Franklin Templeton's BENJI fund (FOBXX) holds $380M+ in US Treasuries on the Stellar and Polygon blockchains. It was the first SEC-registered money market fund to record share ownership on a public blockchain — a regulatory breakthrough that opened the door for BlackRock's BUIDL.

Executive Briefing

Franklin Templeton’s Franklin OnChain US Government Money Fund — ticker FOBXX, consumer brand BENJI — is the regulatory archetype for institutional tokenized fund products. Its 2021 SEC approval established the foundational precedent: a public blockchain can serve as the official record of share ownership for an SEC-registered investment company, provided the fund’s transfer agent maintains the blockchain records within the regulatory framework. Every subsequent tokenized fund — including BlackRock’s BUIDL — built on the regulatory architecture that Franklin Templeton spent four years constructing. Analysts who want to understand where the $16 trillion mutual fund industry is heading need to understand FOBXX in detail.

FOBXX AUM
$380M+
Franklin OnChain US Government Money Fund assets under management, Q4 2025

The 2021 SEC Approval: What Actually Happened

The FOBXX approval, granted by the SEC in 2021, is routinely described as the first blockchain-based money market fund approval. That framing, while accurate, obscures the more important regulatory precedent: the SEC approved a structure in which the fund’s transfer agent — Franklin Templeton itself, through a registered transfer agent subsidiary — uses a public blockchain (Stellar) as the official record-keeping system for shareholder accounts.

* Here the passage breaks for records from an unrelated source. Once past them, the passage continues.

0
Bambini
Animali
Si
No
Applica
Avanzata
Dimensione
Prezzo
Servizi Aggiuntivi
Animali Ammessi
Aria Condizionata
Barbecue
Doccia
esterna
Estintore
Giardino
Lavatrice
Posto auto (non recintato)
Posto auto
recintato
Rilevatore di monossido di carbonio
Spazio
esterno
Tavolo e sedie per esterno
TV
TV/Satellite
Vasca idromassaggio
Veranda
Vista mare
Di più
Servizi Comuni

This is not a small thing. The Securities Exchange Act requires transfer agents to maintain accurate records of security ownership. The 1934 Act and implementing regulations were written assuming paper records, then computerized databases. Nowhere in the regulatory text does it say “or public blockchain.” Franklin Templeton spent years in dialogue with SEC staff demonstrating that:

  1. The Stellar blockchain provides an immutable, auditable record that meets or exceeds the accuracy and availability requirements of traditional transfer agent record systems.
  2. The fund’s registered transfer agent maintains control of the blockchain records within the regulatory perimeter — private keys are held by Franklin, not distributed to investors or validators.
  3. Investor protections — shareholder rights, redemption procedures, lost account recovery — function identically to traditional registered fund share classes.

The SEC’s approval did not issue formal written guidance confirming that blockchain-as-transfer-agent is permissible for all registered funds. The approval was specific to FOBXX’s structure. But its grant of effectiveness — and the absence of subsequent SEC action to unwind it — created the regulatory proof of concept that the industry needed.

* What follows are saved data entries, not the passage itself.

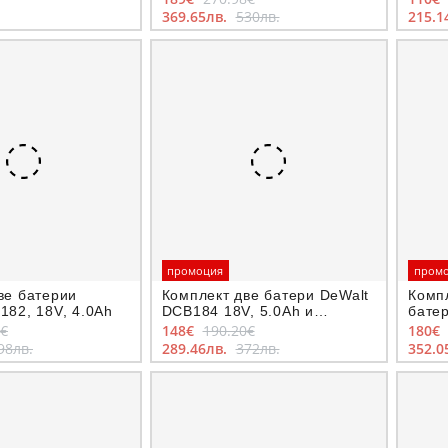
369.65лв.
530лв.
215.1
промоция
пром
ве батерии
Комплект две батери DeWalt
Комп
182, 18V, 4.0Ah
DCB184 18V, 5.0Ah и
батер
зарядно DCB1104
DCB18
6€
148€
190.20€
180€
98лв.
289.46лв.
372лв.
352.0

Sandy Kaul’s Blockchain Vision

Sandy Kaul, Franklin Templeton’s Head of Digital Assets and Industry Advisory Services, was a principal architect of the FOBXX strategy. Kaul, a former sell-side equity analyst turned institutional crypto strategist, articulated the thesis that the mutual fund industry’s core infrastructure — transfer agents, custodians, clearing systems — could be rebuilt on blockchain rails at dramatically lower cost and higher speed.

The FOBXX project was, in Kaul’s framing, a proof of concept for a larger industrial logic: if the SEC’s compliance requirements could be satisfied on a public blockchain for a money market fund, the same approach could scale to equity funds, bond funds, and ultimately the full universe of registered investment products. The goal was not to create a crypto product for crypto investors — FOBXX holds only US Treasuries and Government Agency securities — but to modernize the operational plumbing of mainstream asset management.

Franklin Templeton’s decision to use the Stellar blockchain for the initial implementation reflected a deliberate technology choice. Stellar’s fast finality (3-5 seconds), low transaction costs, and existing financial institution integrations made it a natural fit for high-frequency redemption and share transfer operations. The subsequent addition of Polygon as a second supported chain in 2023 demonstrated the fund’s commitment to multi-chain interoperability — a strategic hedge against single-chain concentration risk.

FIRST APPROVAL DATE
April 2021
SEC granted FOBXX effectiveness as first blockchain-registered money market fund

FOBXX vs BUIDL: Comparative Architecture

BlackRock’s BUIDL, launched March 2024, is frequently compared to FOBXX. The comparison illuminates important structural differences that institutional investors and platform developers should understand.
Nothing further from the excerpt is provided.